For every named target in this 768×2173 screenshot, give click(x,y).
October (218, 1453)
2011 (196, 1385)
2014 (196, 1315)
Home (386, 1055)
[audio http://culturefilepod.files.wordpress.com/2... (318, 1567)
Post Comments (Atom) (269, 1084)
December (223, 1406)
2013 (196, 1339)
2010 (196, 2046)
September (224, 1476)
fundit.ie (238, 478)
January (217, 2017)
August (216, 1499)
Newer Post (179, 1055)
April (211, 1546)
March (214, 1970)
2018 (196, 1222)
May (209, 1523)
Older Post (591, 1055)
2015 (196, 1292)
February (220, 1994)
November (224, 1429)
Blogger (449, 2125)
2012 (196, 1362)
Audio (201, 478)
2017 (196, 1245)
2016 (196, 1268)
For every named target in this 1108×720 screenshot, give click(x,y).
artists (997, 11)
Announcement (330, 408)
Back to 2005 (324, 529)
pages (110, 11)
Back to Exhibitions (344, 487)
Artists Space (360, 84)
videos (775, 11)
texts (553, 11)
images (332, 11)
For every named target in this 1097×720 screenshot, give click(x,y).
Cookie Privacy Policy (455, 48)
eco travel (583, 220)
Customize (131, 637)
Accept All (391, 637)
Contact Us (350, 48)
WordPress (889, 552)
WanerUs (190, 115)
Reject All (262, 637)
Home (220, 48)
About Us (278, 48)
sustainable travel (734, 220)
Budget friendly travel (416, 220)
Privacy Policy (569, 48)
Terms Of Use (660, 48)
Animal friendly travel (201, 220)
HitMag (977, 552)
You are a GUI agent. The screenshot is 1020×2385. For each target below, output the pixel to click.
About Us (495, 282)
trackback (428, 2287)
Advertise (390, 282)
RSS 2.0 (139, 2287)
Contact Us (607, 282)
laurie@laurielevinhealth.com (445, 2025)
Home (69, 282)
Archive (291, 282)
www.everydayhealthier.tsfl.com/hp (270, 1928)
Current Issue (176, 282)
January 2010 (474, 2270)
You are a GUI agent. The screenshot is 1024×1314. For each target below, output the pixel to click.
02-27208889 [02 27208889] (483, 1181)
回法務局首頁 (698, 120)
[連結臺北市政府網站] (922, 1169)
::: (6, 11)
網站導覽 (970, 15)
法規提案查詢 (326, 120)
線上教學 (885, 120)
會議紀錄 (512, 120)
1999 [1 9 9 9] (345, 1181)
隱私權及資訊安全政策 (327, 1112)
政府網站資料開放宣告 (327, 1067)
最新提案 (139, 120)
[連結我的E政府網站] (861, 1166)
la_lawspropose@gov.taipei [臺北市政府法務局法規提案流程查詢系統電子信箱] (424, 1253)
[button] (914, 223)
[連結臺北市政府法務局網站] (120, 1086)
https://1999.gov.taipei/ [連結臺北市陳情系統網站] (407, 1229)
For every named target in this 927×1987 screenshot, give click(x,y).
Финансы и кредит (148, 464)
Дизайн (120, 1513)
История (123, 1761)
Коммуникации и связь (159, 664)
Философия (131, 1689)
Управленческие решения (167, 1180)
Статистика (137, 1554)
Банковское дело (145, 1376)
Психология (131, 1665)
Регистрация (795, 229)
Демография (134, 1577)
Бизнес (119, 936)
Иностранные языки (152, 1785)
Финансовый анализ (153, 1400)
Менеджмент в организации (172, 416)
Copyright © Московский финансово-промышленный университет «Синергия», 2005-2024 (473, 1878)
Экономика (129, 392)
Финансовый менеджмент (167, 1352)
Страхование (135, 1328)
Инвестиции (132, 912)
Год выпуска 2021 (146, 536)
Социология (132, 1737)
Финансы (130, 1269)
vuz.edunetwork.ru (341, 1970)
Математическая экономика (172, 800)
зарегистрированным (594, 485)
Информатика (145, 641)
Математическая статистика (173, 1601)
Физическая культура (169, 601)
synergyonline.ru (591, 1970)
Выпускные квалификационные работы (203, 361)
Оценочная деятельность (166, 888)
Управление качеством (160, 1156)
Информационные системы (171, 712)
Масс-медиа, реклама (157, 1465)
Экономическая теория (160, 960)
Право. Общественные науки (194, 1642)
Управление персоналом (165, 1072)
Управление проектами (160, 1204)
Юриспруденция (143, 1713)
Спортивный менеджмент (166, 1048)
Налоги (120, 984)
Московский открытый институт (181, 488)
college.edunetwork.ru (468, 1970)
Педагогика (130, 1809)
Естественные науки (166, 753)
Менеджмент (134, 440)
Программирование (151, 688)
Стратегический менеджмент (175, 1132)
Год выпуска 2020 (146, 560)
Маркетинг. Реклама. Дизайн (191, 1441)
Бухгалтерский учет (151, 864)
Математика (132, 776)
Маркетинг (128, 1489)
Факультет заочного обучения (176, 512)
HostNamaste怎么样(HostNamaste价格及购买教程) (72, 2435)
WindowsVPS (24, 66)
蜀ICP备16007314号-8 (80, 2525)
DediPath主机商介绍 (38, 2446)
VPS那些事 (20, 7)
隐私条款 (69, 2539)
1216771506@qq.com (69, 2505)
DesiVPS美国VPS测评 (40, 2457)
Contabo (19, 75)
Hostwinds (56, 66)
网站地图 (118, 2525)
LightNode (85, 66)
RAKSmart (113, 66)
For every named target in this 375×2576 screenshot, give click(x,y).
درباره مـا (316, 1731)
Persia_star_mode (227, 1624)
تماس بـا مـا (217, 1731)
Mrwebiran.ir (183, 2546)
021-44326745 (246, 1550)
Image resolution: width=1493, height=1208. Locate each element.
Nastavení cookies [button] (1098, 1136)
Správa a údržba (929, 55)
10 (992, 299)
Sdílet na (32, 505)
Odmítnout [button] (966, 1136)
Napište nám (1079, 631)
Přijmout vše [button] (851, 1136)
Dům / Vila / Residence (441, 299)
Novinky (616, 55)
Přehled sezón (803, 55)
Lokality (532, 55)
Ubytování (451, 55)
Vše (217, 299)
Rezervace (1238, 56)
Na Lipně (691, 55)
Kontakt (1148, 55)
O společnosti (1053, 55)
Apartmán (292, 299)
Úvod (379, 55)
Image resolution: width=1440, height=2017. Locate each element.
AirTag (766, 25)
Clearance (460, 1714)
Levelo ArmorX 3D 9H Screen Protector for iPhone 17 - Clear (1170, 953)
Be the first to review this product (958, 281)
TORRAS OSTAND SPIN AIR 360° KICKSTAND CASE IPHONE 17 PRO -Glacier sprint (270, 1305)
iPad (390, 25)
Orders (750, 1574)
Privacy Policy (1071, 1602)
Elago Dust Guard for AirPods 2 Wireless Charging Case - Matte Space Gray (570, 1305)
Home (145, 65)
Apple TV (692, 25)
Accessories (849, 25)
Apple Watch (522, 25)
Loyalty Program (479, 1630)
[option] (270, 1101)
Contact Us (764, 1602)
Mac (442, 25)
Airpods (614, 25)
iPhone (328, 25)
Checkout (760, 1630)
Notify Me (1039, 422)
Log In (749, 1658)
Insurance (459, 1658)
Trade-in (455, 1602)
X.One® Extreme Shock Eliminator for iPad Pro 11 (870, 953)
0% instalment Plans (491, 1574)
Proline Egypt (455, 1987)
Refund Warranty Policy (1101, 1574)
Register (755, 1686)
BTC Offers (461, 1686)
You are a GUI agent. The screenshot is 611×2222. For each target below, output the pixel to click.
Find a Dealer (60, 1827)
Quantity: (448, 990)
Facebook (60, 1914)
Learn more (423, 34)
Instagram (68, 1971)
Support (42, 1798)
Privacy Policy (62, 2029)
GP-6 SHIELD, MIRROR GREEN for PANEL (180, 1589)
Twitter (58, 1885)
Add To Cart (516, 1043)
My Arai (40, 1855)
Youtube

- - -

**Task brief:** When a line holds the string "button", pull it out of the listing.

**Response:**
[button] (914, 223)
Nastavení cookies [button] (1098, 1136)
Odmítnout [button] (966, 1136)
Přijmout vše [button] (851, 1136)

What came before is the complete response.